Clifford Odets (born July 18, 1906 in Philadelphia , † August 18, 1963 in Glendale ) was a North American playwright and screenwriter and actor. The avowed communist was one of the most successful and influential US playwrights of the 1930s. The rebellious street spoke from his plays, albeit in a poetic way, at times overloaded with metaphor. The characters and their beliefs were more important to him than the plot. His excellent use of colloquial language, including Yiddish , is often praised . Less notable was the role Odets played around 1952 when, like so many left-wing artists, he was summoned to the McCarthy Committee . Afterwards his work lost noticeably in bite. Hence the bon mot of his colleague George S. Kaufman : "Odets, where has your sting gone?"

Life

Childhood, youth and first successes

Odets grew up in a Jewish family who immigrated from Eastern Europe. His father had made a successful businessman. The sensitive son, however, dropped out of high school at 17 to become an actor. In 1931 Odets joined the New York Group Theater , for which he also wrote his first plays Waiting for Lefty , Awake and Sing and Till the Day I Die . He already caused a sensation with Lefty , who brought a taxi driver strike on stage. In this one-act play, enriched by flashbacks, Odets included the auditorium. In contrast to Brecht , he did not want the critically distant, but rather the affected audience. In fact, it joined the actors' choirs when it was first performed. In 1934 Odets joined the Communist Party. He had his breakthrough as a playwright in 1937 with Golden Boy , a play that had 250 performances and was filmed in 1939 with Barbara Stanwyck and William Holden . All of these pieces deal with the devastating consequences of the Great Depression . Other plays by Odet were also filmed later: Before the New Day , which was staged again in 1952 by Fritz Lang with Stanwyck and Robert Ryan and the young Marilyn Monroe , and The Country Girl . This 1954 film adaptation earned Grace Kelly , who played the title role alongside Bing Crosby and Willam Holden, the Academy Award for Best Actress. Odets died of stomach cancer at the age of 57.

Work in hollywood

Clifford Odets also worked in Hollywood , where he wrote the script for the film The General died at dawn in 1936 . In 1944 he took over the direction of None But the Lonely Heart , in which Cary Grant, a seedy petty criminal, desperately tries to change his life. Ethel Barrymore won the Academy Award for Best Supporting Actress for her portrayal of Grant's dying mother . In 1946, Odets was involved in the script of Humoresque , in which Joan Crawford had one of her most intense roles as the society lady who commits suicide due to unhappy love for a young man. The most well-known script he wrote in 1957 for the film Sweet Smell of Success , in which he cast a concerned look at the manipulation of facts by the press and used Tony Curtis and Burt Lancaster in the lead roles. In the court film Sensation on page 1 , he directed a film a second and last time.

Rogue time

The playwright Arthur Miller deals in his memoirs, among other things, with Odets, who influenced him not insignificantly. In addition to Odet's importance as a rebel and innovator in the theater, Miller also addresses his questionable behavior in the McCarthy era. Miller portrays Odets as a contradicting, ambitious, vain, yes basically megalomaniac, but always sincere and never spiteful man. Of course he had his illusions. With regard to the communist beliefs, which he proclaimed so vehemently, Odets himself lacked certainty; he was basically an "American romantic". What wonder if he succumbed to the lure of fame. He misjudged the pressure to adapt in Hollywood, where he made a lot of money with harmless scripts. When he was summoned to the McCarthy Committee in 1952, he lacked the courage to refuse the required "cooperation" with the witch hunters (in contrast to Miller and, for example, Lillian Hellman's companion Dashiell Hammett ). His appearance was ambivalent. Sometimes he criticized the process, but "without even changing his indignant tone, the next moment he revealed the names of people who he knew had been in the party." However, he later regretted that.

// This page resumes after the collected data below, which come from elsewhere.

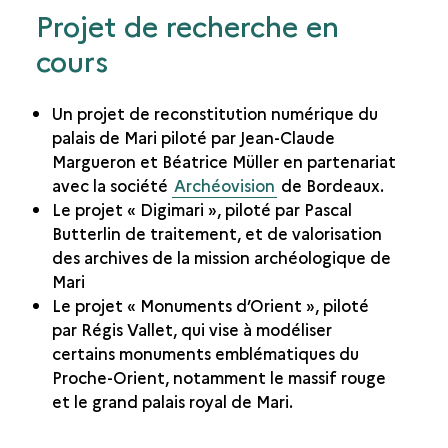
Projet de recherche en
cours
Un projet de reconstitution numérique du
palais de Mari piloté par Jean-Claude
Margueron et Béatrice Müller en partenariat
avec la société
Archéovision
de Bordeaux.
Le projet « Digimari », piloté par Pascal
Butterlin de traitement, et de valorisation
des archives de la mission archéologique de
Mari
Le projet « Monuments d’Orient », piloté
par Régis Vallet, qui vise à modéliser
certains monuments emblématiques du
Proche-Orient, notamment le massif rouge
et le grand palais royal de Mari.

In the memories of his colleague Lillian Hellman , Odets comes off even worse in this regard. "Odets, who had to appear before the committee the day before me, apologized for his old beliefs and called many of his old friends communists."

Private life

During his time in Hollywood, Odets met actress Luise Rainer , with whom he was married from 1937 to 1940. He later married the actress Bette Grayson . In addition, he was in love with a number of other women, including the actresses Frances Farmer and Fay Wray . He was friends with the French film director Jean Renoir .

Filmography (selection)

script
Literary template

literature

  • Harold Clurman: The Fervent Years: The Story of the Croup Theater and the Thirties , New York 1945.
  • Joseph Mersand: The American Drama Since 1930 , New York 1949, pp. 61-90.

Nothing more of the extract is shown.